Fact is, aircraft are so expensive “Brand New” that a typical pilot can work an entire career and never fly an airplane that was built within the past five or ten years. It is really only insurance adjusters, viewing a photo of a burned-out smashed-up wreck high on the side of a mountain, who would say without a moment’s pause that “it’ll be cheaper to buy a new one.” (And they don’t mean new; they just mean a different used and similarly old one.)
Commercial aircraft, even little fart-cart bushplanes like the ones we fly at Hoarfrost River, are rigorously maintained and inspected, frequently refurbished and repaired. The hours of use are tracked to the nearest tenth, and the hours between inpections and overhauls of everything from seatbelt webbing to propeller blades are bound by hard and fast rules. Not loose rules of thumb, but laws, as in break-it-and-lose-your-certificate laws.
And believe me, all of these limits and times and inspections, and all of the attendant record-keeping and paperwork, is a royal pain in the keester. But the history of the industry shows that it is a system that works, and that it helps even the lowliest dirtbag bush-pilot attain the daily goal of keeping the noisy end forward and the dirty side down, and delivering everyone safely back to where they had breakfast, just in time for dinner.
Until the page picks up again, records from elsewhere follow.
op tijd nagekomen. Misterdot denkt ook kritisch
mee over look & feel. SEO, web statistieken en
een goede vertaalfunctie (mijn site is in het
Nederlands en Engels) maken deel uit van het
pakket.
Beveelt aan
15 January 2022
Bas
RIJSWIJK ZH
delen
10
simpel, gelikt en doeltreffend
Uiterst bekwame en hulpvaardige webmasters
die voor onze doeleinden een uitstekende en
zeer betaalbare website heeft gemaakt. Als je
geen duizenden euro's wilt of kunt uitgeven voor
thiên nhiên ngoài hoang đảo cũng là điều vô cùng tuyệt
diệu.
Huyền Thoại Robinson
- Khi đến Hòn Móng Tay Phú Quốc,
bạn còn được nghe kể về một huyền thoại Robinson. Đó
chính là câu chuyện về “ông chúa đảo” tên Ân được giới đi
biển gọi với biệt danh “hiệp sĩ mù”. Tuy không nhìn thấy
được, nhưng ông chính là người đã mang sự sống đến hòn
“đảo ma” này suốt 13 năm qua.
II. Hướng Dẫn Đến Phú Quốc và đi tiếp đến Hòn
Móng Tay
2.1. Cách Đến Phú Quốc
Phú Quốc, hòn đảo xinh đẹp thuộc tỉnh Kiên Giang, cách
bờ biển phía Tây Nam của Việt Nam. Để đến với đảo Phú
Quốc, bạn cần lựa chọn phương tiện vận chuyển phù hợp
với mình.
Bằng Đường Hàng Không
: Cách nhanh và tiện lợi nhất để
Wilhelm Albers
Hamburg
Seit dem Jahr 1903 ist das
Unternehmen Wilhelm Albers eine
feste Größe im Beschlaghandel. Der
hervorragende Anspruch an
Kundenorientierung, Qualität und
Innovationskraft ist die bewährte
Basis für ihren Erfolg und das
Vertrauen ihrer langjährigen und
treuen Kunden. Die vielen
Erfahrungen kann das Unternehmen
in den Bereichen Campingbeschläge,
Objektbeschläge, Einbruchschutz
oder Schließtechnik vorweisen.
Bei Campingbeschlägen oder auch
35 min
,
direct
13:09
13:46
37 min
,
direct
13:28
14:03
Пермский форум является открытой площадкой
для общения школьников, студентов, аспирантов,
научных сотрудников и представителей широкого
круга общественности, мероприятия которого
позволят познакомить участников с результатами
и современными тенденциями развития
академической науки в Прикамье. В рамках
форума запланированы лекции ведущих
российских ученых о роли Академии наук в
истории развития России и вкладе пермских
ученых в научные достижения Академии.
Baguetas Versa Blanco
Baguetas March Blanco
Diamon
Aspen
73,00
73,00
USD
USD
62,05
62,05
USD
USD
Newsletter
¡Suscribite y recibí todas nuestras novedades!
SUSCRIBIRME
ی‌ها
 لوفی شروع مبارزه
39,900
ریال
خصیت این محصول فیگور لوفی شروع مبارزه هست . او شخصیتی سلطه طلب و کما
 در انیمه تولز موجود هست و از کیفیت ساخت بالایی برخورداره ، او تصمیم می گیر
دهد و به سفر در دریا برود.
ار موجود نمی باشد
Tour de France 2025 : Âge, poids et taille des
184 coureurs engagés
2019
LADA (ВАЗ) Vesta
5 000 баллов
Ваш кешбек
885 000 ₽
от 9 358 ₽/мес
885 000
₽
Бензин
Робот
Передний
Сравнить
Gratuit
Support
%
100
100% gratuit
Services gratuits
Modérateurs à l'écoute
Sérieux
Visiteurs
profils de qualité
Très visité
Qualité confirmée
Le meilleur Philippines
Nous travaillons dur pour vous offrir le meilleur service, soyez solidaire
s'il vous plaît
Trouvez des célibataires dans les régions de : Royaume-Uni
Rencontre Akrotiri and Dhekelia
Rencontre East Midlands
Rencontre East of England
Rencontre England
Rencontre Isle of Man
I have become more resistant to the knee-jerk application of “cheaper to just buy a new one.” Partly because I suspect that this “logic” also plays to the human animal’s innate laziness, and our deep-down magpie-like desire to acquire that shiny “new one” instead of gritting our teeth and keeping our less-shiny tools soldiering along. Feeling all sensible and logical and hard-nosed about how it is cheaper to go buy a new one just helps salve our consciences as we cart the carcasses of our myriad old ones off to the dump.
The engine in our two-place Husky, model year 2004, is now coming right up to 4400 hours of air time, and this is its second TBO or “time between overhauls.” There is no wiggle room on this impending limit, and no surprise. At 2200 hours, the engine was removed and sent away for overhaul, and this time around, at 4400, it will be replaced by a “factory re-manufactured” engine straight from Lycoming in Pennsylvania. That is our choice. Sometime in mid-winter I will fly the Husky down to the maintenance hangar in Fort Nelson, in its final hours before the cutoff, and the engines will be swapped out, pretty-much-new for pretty-much-old. I wonder whether I will even see another TBO, 2200 hours ahead, as pilot of C-GTYC. Somehow I doubt it.
The difference between aviation and our day-to-day life with other mechanical contraptions is that there is a sizable value represented by the time-expired engine, which now becomes known as a “core,” to the tune of 16,000 U.S. dollars. “This is an expensive game we play,” as a helicopter pilot said to me the other day out at our place. No kidding. The silver lining in such painfully expensive transactions is that there is not a “new one” anywhere in the picture, and that is good. It helps to debunk the “cheaper to just go buy a new one” mindset, and that is a mindset we all need to try to debunk. Because in the long long run, it can be better to keep old stuff running than to run out the door, Visa card quivering, in search of something new.